The Township of Ramara and a local citizen group are preparing to fight Fowler Construction’s appeal through the Local Planning Appeal Tribunal (LPAT), which aims to have a property north of the existing Fleming quarry rezoned for mineral aggregate extraction.
Ramara Township Council rejected the company’s application that would have allowed for an additional 6.9 hectares of extraction in a 5-2 vote, leading Fowler to file an LPAT appeal. Ramara Mayor Basil Clarke said township officials have had their first discussions with legal staff and will soon meet with the township planner to continue preparations. A group of locals known as the Ramara Legacy Alliance is also working to create a case against Fowler with their lawyer David Donnelly. The alliance, Donnelly and Clarke agree that the company is appealing for a second quarry, not simply an extension, and that the proposed location is unacceptable.

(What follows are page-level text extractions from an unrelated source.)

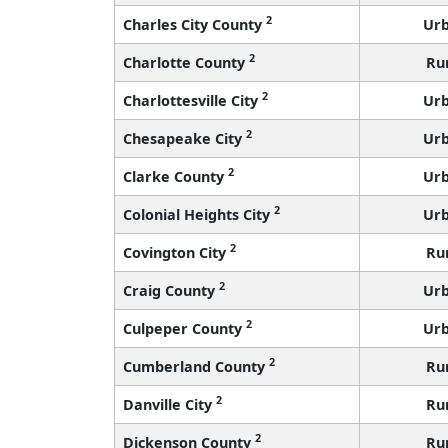
2
Charles City County
Ur
2
Charlotte County
Ru
2
Charlottesville City
Ur
2
Chesapeake City
Ur
2
Clarke County
Ur
2
Colonial Heights City
Ur
2
Covington City
Ru
2
Craig County
Ur
2
Culpeper County
Ur
2
Cumberland County
Ru
2
Danville City
Ru
2
Dickenson County
Ru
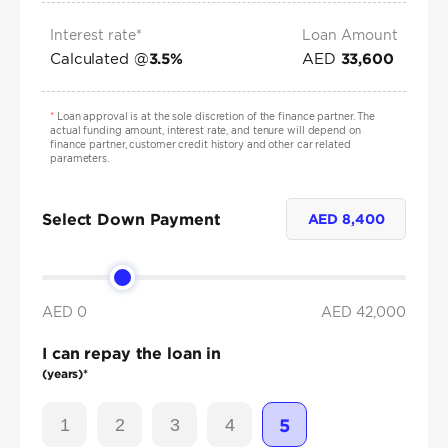
Interest rate*
Loan Amount
Calculated @
AED
3.5
%
33,600
*
Loan approval is at the sole discretion of the finance partner. The
actual funding amount, interest rate, and tenure will depend on
finance partner, customer credit history and other car related
parameters.
Select Down Payment
AED
8,400
AED 0
AED
42,000
I can repay the loan in
(years)*
1
2
3
4
5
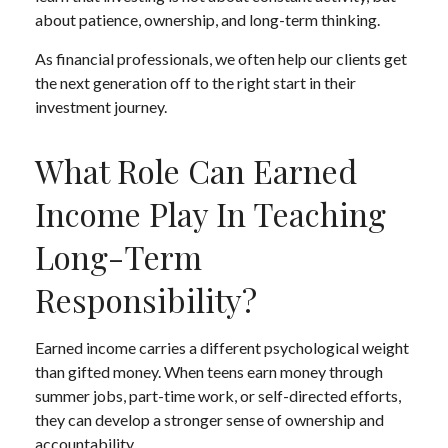
about patience, ownership, and long-term thinking.
As financial professionals, we often help our clients get
the next generation off to the right start in their
investment journey.
What Role Can Earned
Income Play In Teaching
Long-Term
Responsibility?
Earned income carries a different psychological weight
than gifted money. When teens earn money through
summer jobs, part-time work, or self-directed efforts,
they can develop a stronger sense of ownership and
accountability.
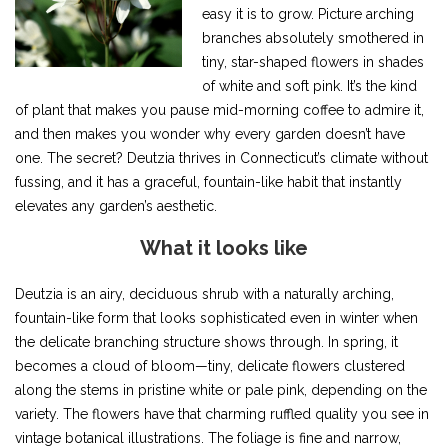
easy it is to grow. Picture arching
branches absolutely smothered in
tiny, star-shaped flowers in shades
of white and soft pink. It’s the kind
of plant that makes you pause mid-morning coffee to admire it,
and then makes you wonder why every garden doesn’t have
one. The secret? Deutzia thrives in Connecticut’s climate without
fussing, and it has a graceful, fountain-like habit that instantly
elevates any garden’s aesthetic.
What it looks like
Deutzia is an airy, deciduous shrub with a naturally arching,
fountain-like form that looks sophisticated even in winter when
the delicate branching structure shows through. In spring, it
becomes a cloud of bloom—tiny, delicate flowers clustered
along the stems in pristine white or pale pink, depending on the
variety. The flowers have that charming ruffled quality you see in
vintage botanical illustrations. The foliage is fine and narrow,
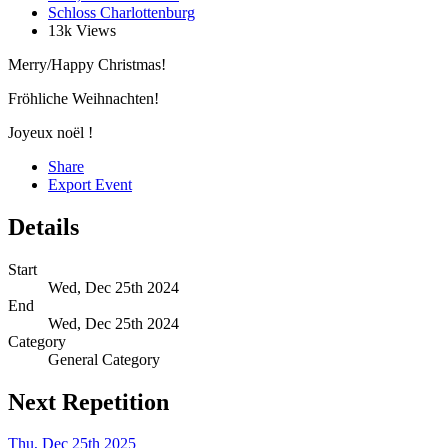
Schloss Charlottenburg
13k Views
Merry/Happy Christmas!
Fröhliche Weihnachten!
Joyeux noël !
Share
Export Event
Details
Start
Wed, Dec 25th 2024
End
Wed, Dec 25th 2024
Category
General Category
Next Repetition
Thu, Dec 25th 2025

“It’s granite and there’s millions of hectares of granite on the Canadian Shield, so this is not a stone that’s in short supply,” Clarke said. “I’m sure the quarry will tell you it’s special, everybody’s rock is special to them.”
Clarke said the area wasn’t zoned for aggregate extraction because of its proximity to cottages and homes, which is one of the primary concerns shared by the Ramara Legacy Alliance. The alliance is a citizen group that came together to fight Fowler’s proposal, which would allow for a new quarry about 70 metres from the closest residence.
“We do need quarries, we do need industry in our community because we do need jobs, but just not that close to a settlement,” said Joan Mizzi-Fry, president of the Ramara Legacy Alliance. “It’s just too close because this quarry blasts. It’s not just the digging and the grinding.”
A document from Fowler’s website states that “studies have been completed which demonstrate that some routine household activities (such as hammering a nail or slamming a door) produce vibration levels greater than those experienced at the home as a result of blasting.” Mizzi-Fry said the company is not being upfront about the impact of blasting and called their description insulting.
“If you’re here and you feel a blast, you know,” Mizzi-Fry said. “The houses do shake, pictures do fall off walls. People have had structural damage. I can’t see a hammer or the slamming of a door doing that.”
Blasting also raises concerns about flyrock, she said. Mining engineer William Hill wrote a peer review for the group stating that the quarry is detonating too close to the community. He recommended a setback of at least 600 to 700 metres, but the residences closest to the quarry are only 80 metres away even before the proposed expansion.
Along with the blasting, the group has raised concerns about the quarry’s impact on drinking water, endangered species and property values as well as road safety. They’ve collected over 2,400 videos from the community showing traffic issues or infractions involving quarry-related vehicles (see video). The presence of silica dust, which is a byproduct of grinding granite and is known to cause cancer and a number of other diseases, is also a key issue for the group.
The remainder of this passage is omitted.